I am using VbScript for retrieving the securitydescriptor of a Win32_Service. I am using the following code:

 SE_DACL_PRESENT = &h4
 ACCESS_ALLOWED_ACE_TYPE = &h0
 ACCESS_DENIED_ACE_TYPE  = &h1

 strComputer = "."
 Set objWMIService = GetObject("winmgmts:" _
  & "{impersonationLevel=impersonate, (Security)}!\\" & strComputer & "\root\cimv2")

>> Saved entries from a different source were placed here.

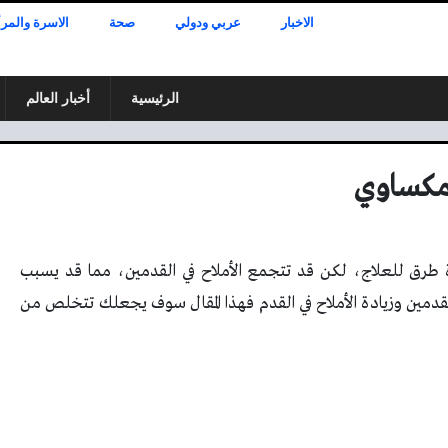
الاخبار
عربي ودولي
صحة
الاسرة والمرأ
الرئيسية
أخبار العالم
 مكساوي
طرق للعلاج، لكن قد تتجمع الأملاح في القدمين، مما قد يسبب
قدمين وزيادة الأملاح في القدم فهذا المقال سوف يجعلك تتخلص من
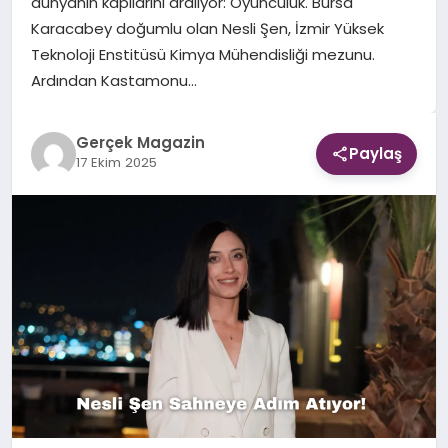
dünyanın kapılarını aralıyor: Oyunculuk. Bursa
Karacabey doğumlu olan Nesli Şen, İzmir Yüksek
EKONOMI
Teknoloji Enstitüsü Kimya Mühendisliği mezunu.
Ardından Kastamonu…
DÜNYA
Gerçek Magazin
Paylaş
17 Ekim 2025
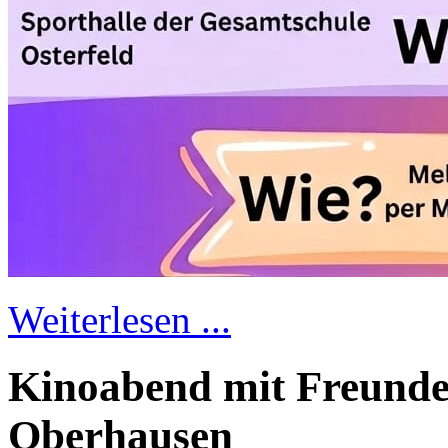
Weiterlesen ...
Kinoabend mit Freunde
Oberhausen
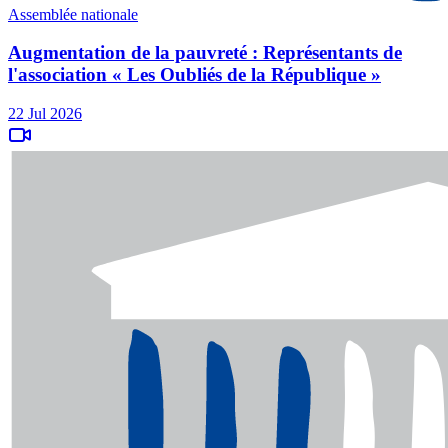
Assemblée nationale
Augmentation de la pauvreté : Représentants de
l'association « Les Oubliés de la République »
22 Jul 2026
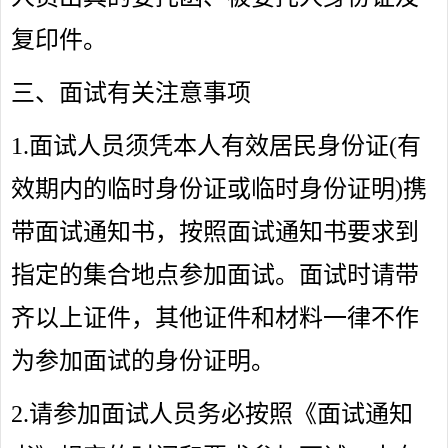
复印件。
三、面试有关注意事项
1.
面试人员须凭本人有效居民身份证(有
效期内的临时身份证或临时身份证明)携
带面试通知书，按照面试通知书要求到
指定的集合地点参加面试。面试时请带
齐以上证件，其他证件和材料一律不作
为参加面试的身份证明。
2.
请参加面试人员务必按照《面试通知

 Set colInstalledPrinters =  objWMIService.ExecQuery _
  ("Select * from Win32_Service")

 For Each objPrinter in colInstalledPrinters
    Wscript.Echo "Name: " & objPrinter.Name 
 ' Get security descriptor for printer
  Return = objPrinter.GetSecurityDescriptor( objSD )
  If ( return <> 0 ) Then
  WScript.Echo "Could not get security descriptor: " & Return
  wscript.Quit Return
  End If
 ' Extract the security descriptor flags
  intControlFlags = objSD.ControlFlags
  If intControlFlags AND SE_DACL_PRESENT Then
 ' Get the ACE entries from security descriptor
   colACEs = objSD.DACL
  For Each objACE in colACEs
 ' Get all the trustees and determine which have access to printer
   WScript.Echo objACE.Trustee.Domain & "\" & objACE.Trustee.Name
   If objACE.AceType = ACCESS_ALLOWED_ACE_TYPE Then
    WScript.Echo vbTab & "User has access to printer"
   ElseIf objACE.AceType = ACCESS_DENIED_ACE_TYPE Then
    WScript.Echo vbTab & "User does not have access to the printer"
   End If
  Next
  Else
  WScript.Echo "No DACL found in security descriptor"
 End If
 Next

However, every time I run it I get the message saying the resulting code is -2147023582 something, rather than the error codes defined in the manual.

Anyone got any ideas? I am using Windows 7 professional 64-bit.

The number is -2147023582. Could it be some sort of 64-bit issue? doesn't that look like a unsigned integer stored as a signed integer?

(PS: don't mind the variablenames... I ripped an example off of msdn).